In terms of scholastic achievement, Ms. Yao of OBEMLA said she views Asian-American children as distributed along an inverted bell curve, with many high achievers and low achievers and few students in the middle.

Where students fall on the achievement curve, Ms. Yao said, is a function largely of their families’ socieconomic status, the education level of their families when they arrived in the United States, and the number of years or generations their families have lived here.

Many Asian-American students, for instance, are the descendants of Chinese, Japanese, or Filipinos who migrated here in the 1800’s; many others are the children or grandchildren of a diverse wave of Asian professionals and students who entered the United States after immigration laws were liberalized in 1965.

More recently, the Communist takeovers of Cambodia, Vietnam, and Laos in the mid-1970’s prompted a massive flow of refugees, many of them illiterate, that continues, albeit in smaller numbers, to this day.

The educational agenda of a given Asian ethnic group tends to be influenced by the length of time its members have been in the United States, several activists noted.

In general, they said, representatives of the Asian groups that immigrated to the United States generations ago tend to give priority to issues of “inclusion,” such as the representation of their ethnic group in textbooks.

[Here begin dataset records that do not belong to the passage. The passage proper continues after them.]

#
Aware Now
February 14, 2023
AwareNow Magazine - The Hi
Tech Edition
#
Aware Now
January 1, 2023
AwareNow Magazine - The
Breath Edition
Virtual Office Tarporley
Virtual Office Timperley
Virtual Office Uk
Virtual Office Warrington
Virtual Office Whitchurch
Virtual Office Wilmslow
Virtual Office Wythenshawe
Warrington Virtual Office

Representatives of Asian groups with large populations of newly or recently arrived immigrants tend to stress language issues, the experts said.

Moreover, many said, many Asian groups appear divided internally, against each other, and against Hispanic bilingual-education advocates on the issue of whether public schools should be asked to maintain a student’s native language or to focus almost exclusively on the teaching of English.

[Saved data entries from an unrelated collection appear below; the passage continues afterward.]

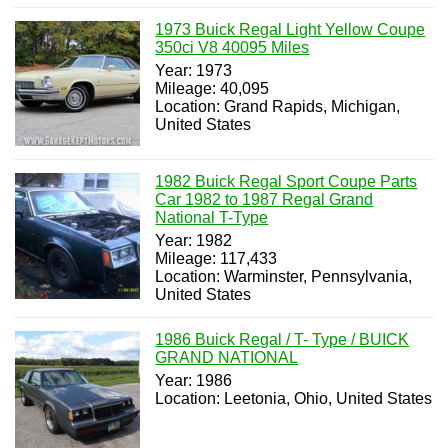
1973 Buick Regal Light Yellow Coupe
350ci V8 40095 Miles
Year: 1973
Mileage: 40,095
Location: Grand Rapids, Michigan,
United States
1982 Buick Regal Sport Coupe Parts
Car 1982 to 1987 Regal Grand
National T-Type
Year: 1982
Mileage: 117,433
Location: Warminster, Pennsylvania,
United States
1986 Buick Regal / T- Type / BUICK
GRAND NATIONAL
Year: 1986
Location: Leetonia, Ohio, United States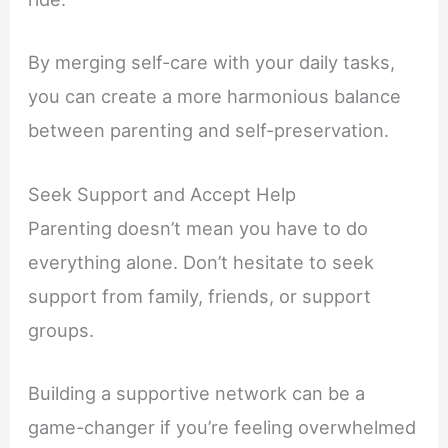
By merging self-care with your daily tasks,
you can create a more harmonious balance
between parenting and self-preservation.
Seek Support and Accept Help
Parenting doesn’t mean you have to do
everything alone. Don’t hesitate to seek
support from family, friends, or support
groups.
Building a supportive network can be a
game-changer if you’re feeling overwhelmed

A four-year longitudinal study released by the Education Department earlier this month found that limited-English-proficient students can be educated effectively through both English-immersion and transitional bilingual programs with heavy native-language instruction.

But the study focused exclusively on Spanish-speaking students, and Education Department officials said its findings were not applicable to Asian students, who appear to learn phonetics differently. (See Education Week, Feb. 20, 1991.)

“Some Hispanic bilingual advocates say, ‘If you do not follow this approach, then you must be against us,”’ said Wei Lin Lei, president of California’s Asian bilingual-education association. But “what works for Chinese may not work for Hispanics.”

Mr. Luangpraseut, who supervises the program for Indochinese students in the Santa Ana Unified School District, said “everyone is split” in his district on the question of how best to teach Asian students.

“The core philosophy of bilingual education is that the children must understand the language being taught, but we are in the reverse situation,” Mr. Langpraseut said. “All our kids are in a classroom where English is the only language spoken. The approach should be how to teach English better.”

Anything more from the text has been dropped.